## WHAT TO DO
Among the lines of the material below, how many carry the word "research"? Only the number is wanted.

-------- INPUT FOR THIS TASK --------

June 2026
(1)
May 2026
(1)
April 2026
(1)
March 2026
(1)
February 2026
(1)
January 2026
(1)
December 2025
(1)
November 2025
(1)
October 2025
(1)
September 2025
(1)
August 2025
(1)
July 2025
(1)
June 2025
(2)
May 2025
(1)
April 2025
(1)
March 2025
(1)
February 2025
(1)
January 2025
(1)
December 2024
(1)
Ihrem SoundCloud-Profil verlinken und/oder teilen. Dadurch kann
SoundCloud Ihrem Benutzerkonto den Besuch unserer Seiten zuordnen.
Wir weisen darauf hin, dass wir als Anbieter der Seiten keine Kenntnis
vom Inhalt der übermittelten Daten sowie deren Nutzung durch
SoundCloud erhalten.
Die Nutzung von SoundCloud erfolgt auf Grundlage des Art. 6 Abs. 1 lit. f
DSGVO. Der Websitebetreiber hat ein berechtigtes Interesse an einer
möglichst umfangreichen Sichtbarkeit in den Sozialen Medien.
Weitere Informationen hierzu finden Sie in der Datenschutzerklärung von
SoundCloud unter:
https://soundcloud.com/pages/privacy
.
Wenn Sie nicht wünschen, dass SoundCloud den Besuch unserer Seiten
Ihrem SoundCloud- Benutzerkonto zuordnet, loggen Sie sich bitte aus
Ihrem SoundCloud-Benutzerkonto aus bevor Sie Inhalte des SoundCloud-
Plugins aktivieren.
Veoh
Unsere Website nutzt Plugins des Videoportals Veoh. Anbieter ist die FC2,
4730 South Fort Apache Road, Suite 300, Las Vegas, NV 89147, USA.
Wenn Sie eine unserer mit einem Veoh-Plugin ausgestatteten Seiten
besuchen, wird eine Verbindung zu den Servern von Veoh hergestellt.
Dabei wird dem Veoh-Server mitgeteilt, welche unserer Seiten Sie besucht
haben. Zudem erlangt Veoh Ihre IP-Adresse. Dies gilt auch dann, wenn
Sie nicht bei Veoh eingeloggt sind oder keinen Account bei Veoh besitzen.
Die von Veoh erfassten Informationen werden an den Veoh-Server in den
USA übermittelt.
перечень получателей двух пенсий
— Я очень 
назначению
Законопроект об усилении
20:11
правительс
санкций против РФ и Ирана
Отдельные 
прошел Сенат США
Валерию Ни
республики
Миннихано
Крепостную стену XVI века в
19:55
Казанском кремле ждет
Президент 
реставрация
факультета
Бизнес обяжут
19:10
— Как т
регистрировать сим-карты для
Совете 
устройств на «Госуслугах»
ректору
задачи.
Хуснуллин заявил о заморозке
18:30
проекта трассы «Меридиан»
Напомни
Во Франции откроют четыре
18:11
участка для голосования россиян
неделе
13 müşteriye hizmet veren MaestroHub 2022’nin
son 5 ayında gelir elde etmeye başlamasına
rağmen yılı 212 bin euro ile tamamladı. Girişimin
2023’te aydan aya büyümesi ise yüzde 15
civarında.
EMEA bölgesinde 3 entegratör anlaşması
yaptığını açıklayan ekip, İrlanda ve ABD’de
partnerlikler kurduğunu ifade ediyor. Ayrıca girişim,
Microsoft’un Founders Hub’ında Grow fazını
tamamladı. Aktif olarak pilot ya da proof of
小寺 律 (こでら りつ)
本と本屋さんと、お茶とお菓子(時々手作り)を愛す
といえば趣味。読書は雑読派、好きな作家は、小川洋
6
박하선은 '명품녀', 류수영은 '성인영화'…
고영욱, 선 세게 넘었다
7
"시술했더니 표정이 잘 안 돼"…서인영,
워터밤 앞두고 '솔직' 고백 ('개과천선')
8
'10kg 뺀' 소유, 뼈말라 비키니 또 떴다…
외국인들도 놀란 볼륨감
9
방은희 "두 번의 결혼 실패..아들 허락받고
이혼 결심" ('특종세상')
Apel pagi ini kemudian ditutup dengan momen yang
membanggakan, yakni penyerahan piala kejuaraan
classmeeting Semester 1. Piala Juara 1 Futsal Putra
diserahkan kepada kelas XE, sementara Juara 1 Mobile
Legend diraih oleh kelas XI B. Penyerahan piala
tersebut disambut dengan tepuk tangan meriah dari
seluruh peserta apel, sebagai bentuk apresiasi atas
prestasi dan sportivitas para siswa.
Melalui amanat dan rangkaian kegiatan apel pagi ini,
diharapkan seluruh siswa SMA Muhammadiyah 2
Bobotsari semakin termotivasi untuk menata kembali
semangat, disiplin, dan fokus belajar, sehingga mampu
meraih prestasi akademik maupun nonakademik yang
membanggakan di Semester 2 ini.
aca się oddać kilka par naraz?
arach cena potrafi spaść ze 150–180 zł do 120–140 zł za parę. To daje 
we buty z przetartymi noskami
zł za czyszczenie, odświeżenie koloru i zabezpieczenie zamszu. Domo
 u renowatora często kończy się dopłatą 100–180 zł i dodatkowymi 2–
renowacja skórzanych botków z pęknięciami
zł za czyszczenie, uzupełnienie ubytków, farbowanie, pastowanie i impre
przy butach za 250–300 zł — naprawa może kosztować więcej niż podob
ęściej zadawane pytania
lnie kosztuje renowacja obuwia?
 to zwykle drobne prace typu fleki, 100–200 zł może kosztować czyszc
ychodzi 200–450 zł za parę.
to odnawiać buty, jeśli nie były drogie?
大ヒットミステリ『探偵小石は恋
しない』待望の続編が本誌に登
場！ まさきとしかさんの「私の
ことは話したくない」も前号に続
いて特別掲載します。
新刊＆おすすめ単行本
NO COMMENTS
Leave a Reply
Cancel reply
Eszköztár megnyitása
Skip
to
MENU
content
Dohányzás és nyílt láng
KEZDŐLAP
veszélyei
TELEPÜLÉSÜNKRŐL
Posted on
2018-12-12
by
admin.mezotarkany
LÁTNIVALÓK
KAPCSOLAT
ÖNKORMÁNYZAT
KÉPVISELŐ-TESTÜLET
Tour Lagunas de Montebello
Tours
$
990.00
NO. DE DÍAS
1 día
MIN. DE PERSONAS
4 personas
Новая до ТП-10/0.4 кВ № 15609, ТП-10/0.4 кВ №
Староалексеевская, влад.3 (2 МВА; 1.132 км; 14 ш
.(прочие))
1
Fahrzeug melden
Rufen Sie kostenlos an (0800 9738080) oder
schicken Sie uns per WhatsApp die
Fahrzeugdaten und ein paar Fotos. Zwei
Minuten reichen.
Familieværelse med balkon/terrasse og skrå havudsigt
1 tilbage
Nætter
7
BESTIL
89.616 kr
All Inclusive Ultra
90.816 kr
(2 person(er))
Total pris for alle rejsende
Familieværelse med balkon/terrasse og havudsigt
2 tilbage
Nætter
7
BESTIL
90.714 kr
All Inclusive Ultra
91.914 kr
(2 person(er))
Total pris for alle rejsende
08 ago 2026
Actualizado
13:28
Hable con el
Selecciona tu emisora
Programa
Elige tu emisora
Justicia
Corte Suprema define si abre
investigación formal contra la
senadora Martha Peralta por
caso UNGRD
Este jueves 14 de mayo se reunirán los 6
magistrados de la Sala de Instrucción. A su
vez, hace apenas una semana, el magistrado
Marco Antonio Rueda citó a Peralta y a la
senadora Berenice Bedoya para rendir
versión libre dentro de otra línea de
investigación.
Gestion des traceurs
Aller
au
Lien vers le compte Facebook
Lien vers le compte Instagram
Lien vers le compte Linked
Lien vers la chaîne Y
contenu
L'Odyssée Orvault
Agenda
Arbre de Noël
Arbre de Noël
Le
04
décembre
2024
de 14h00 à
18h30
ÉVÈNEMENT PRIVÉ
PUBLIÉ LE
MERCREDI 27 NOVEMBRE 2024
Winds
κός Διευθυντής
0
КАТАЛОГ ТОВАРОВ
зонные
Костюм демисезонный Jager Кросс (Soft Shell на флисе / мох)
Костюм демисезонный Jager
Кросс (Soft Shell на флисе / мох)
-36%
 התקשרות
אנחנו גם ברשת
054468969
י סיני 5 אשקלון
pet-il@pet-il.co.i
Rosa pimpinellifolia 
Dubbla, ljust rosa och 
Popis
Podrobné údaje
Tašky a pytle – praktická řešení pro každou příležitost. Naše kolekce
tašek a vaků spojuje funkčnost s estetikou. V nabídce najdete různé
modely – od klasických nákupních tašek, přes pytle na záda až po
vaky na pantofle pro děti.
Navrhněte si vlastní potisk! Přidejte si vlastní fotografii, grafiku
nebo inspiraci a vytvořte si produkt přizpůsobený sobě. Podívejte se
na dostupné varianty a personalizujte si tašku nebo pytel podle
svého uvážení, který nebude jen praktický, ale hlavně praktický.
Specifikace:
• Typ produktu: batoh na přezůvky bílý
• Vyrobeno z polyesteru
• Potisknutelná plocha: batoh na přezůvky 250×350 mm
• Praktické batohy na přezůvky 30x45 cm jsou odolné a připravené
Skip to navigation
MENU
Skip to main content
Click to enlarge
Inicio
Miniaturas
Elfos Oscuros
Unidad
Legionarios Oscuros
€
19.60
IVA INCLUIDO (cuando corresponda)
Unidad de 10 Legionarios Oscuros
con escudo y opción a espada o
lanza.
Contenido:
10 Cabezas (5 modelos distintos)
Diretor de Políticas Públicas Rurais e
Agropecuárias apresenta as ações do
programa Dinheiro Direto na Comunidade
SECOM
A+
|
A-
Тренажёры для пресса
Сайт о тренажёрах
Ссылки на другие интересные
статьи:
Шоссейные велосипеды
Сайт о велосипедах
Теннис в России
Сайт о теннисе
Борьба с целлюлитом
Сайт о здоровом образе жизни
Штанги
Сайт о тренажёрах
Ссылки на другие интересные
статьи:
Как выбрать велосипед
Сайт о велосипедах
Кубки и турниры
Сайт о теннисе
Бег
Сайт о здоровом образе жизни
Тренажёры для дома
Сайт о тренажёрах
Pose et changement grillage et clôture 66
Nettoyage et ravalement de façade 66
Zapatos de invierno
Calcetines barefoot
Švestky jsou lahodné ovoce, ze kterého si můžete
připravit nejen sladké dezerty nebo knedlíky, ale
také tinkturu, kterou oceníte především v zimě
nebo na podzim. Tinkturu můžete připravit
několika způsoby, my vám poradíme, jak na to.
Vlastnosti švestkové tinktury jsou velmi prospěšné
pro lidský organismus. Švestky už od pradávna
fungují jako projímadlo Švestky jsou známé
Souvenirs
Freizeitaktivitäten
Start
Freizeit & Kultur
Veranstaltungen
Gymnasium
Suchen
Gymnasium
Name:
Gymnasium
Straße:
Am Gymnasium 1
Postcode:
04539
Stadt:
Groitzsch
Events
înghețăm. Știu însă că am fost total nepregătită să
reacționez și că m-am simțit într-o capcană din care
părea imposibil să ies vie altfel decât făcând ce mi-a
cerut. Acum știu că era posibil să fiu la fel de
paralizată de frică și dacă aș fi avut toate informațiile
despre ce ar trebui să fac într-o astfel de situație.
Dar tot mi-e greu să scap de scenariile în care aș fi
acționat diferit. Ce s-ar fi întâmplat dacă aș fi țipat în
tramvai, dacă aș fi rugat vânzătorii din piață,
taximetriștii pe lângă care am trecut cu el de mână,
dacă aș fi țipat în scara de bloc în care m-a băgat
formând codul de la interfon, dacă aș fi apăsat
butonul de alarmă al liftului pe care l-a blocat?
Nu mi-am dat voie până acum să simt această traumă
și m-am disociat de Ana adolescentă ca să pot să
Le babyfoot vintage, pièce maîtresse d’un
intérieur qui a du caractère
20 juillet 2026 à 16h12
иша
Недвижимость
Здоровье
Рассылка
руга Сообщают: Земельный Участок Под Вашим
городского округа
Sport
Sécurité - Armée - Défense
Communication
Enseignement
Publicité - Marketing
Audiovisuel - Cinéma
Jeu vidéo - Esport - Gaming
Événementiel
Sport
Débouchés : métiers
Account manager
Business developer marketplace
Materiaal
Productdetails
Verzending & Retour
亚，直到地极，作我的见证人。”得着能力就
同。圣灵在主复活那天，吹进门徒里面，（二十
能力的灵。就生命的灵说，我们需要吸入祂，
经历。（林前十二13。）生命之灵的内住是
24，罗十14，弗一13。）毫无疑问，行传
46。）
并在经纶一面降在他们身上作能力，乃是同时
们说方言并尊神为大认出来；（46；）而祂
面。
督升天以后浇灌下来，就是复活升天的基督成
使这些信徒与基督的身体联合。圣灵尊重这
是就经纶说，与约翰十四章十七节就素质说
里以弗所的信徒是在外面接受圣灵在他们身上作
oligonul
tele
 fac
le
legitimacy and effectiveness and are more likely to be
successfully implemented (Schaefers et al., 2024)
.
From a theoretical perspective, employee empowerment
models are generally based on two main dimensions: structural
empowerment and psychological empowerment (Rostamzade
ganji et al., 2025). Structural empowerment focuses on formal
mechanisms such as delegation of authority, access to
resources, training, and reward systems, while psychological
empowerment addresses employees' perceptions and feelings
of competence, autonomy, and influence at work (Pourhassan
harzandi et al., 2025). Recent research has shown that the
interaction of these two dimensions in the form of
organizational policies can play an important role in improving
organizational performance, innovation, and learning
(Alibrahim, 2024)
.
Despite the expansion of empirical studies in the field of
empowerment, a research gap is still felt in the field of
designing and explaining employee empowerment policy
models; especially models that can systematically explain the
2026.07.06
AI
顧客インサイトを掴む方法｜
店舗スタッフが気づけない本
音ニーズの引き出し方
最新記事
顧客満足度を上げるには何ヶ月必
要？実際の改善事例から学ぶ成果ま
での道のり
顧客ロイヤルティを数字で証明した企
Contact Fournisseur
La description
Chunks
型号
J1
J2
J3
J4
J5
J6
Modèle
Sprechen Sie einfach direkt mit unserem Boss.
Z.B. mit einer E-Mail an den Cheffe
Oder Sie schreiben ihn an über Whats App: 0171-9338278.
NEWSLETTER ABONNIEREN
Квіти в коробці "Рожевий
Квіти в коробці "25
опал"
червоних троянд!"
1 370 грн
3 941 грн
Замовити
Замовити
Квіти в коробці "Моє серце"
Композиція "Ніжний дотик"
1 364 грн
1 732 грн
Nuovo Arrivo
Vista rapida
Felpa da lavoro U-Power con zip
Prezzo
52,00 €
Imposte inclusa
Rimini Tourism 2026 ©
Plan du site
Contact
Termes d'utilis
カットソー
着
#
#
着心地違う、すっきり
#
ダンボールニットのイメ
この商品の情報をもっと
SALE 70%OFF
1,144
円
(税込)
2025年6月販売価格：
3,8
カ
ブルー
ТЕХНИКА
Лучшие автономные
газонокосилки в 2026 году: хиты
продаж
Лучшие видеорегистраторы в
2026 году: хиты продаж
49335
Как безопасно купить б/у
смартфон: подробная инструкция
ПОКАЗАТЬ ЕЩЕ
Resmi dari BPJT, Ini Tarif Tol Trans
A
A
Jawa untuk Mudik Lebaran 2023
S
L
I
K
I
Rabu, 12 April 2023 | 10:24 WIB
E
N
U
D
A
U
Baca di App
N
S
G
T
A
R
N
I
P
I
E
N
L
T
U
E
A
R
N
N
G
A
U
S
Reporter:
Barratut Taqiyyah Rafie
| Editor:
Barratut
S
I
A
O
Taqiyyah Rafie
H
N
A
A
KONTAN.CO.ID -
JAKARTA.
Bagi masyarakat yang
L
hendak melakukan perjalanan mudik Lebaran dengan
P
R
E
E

--------

## TASK RESULT
2